In den allermeisten Fällen gefährdet eine oberflächliche Follikulitis das Gesamtergebnis nicht. Die verpflanzten Grafts sind bereits nach 7 bis 10 Tagen fest im Gewebe verankert. Solange Sie die Pickel nicht aufkratzen oder ausdrücken, bleibt die Entzündung an der Oberfläche und schadet der tiefen Haarwurzel nicht.
Wann tritt eine Follikulitis nach einer Haartransplantation meistens auf?
Am häufigsten zeigt sich eine Follikulitis zwischen der 2. Woche und dem 4. Monat nach dem Eingriff. In diesem Zeitraum beginnen die neuen Haarschäfte nach der ersten Ruhephase wieder durch die Kopfhaut zu wachsen.
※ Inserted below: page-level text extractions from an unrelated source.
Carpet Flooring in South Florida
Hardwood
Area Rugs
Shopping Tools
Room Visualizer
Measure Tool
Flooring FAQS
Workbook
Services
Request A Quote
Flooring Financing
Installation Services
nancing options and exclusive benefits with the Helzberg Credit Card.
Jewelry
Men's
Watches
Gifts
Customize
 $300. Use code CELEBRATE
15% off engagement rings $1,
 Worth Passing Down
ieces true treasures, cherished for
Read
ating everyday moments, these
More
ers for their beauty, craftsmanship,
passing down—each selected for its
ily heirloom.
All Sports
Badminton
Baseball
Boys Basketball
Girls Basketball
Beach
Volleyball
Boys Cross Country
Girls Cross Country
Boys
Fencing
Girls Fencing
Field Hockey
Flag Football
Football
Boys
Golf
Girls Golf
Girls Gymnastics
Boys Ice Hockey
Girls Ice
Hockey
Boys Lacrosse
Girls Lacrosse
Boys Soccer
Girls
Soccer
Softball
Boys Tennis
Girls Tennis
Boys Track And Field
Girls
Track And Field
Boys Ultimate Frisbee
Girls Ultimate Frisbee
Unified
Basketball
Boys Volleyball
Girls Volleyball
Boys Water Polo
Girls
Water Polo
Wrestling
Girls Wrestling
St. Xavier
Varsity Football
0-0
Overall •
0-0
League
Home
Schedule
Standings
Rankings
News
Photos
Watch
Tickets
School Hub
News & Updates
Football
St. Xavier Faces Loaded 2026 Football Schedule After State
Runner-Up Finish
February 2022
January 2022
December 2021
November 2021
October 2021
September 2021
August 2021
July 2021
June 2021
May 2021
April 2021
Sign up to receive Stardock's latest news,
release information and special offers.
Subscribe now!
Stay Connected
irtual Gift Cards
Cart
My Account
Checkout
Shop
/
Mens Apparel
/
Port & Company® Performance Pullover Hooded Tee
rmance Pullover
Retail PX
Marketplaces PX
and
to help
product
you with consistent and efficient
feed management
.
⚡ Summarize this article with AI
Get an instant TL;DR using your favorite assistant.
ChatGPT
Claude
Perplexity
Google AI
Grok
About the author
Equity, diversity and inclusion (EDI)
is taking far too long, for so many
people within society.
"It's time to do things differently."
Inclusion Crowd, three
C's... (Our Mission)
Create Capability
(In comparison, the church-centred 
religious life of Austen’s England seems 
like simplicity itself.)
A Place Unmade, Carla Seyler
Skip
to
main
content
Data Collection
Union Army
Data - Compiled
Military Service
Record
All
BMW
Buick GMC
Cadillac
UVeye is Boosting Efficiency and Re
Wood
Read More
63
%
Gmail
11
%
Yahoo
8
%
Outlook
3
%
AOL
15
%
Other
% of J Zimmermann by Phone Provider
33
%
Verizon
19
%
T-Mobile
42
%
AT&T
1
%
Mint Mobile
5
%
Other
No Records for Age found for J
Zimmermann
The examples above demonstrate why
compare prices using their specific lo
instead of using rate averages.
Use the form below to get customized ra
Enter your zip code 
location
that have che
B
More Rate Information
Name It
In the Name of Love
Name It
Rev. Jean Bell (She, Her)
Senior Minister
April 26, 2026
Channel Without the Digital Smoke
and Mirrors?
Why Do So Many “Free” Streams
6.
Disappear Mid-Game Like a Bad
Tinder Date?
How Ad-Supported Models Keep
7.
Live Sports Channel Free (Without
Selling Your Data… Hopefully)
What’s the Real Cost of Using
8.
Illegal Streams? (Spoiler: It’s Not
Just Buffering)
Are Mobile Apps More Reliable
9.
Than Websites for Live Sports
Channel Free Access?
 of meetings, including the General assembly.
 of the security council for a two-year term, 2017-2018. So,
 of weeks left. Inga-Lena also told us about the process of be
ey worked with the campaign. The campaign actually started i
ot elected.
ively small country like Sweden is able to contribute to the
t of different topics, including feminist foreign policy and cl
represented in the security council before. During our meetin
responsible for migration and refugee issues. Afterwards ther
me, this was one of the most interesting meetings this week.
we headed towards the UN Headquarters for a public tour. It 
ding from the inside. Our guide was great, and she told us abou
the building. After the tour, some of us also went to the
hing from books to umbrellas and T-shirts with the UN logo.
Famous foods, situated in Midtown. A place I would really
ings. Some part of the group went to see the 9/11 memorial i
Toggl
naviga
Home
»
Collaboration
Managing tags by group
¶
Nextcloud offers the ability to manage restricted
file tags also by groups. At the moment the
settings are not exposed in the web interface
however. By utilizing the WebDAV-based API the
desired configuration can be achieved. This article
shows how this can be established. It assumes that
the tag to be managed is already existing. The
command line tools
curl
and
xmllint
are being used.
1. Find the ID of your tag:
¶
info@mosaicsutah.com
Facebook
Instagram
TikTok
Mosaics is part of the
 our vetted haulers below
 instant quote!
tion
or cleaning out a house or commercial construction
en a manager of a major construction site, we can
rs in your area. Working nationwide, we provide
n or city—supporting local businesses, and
Wie kann ich einer Follikulitis nach dem Eingriff vorbeugen?
Halten Sie sich genau an die Waschanleitung Ihrer Klinik, fassen Sie sich nicht mit ungewaschenen Händen an den Kopf, wechseln Sie in den ersten Wochen regelmäßig Ihren Kissenbezug und nutzen Sie die empfohlenen Pflegeshampoos.
Sollte ich bei Pickeln auf der Kopfhaut meine Klinik kontaktieren?
Ja, es ist ratsam, der Klinik deutliche Fotos der betroffenen Stellen zu senden. Das medizinische Team kann schnell beurteilen, ob einfache Hausmittel ausreichen oder eine gezielte Salbe verordnet werden sollte.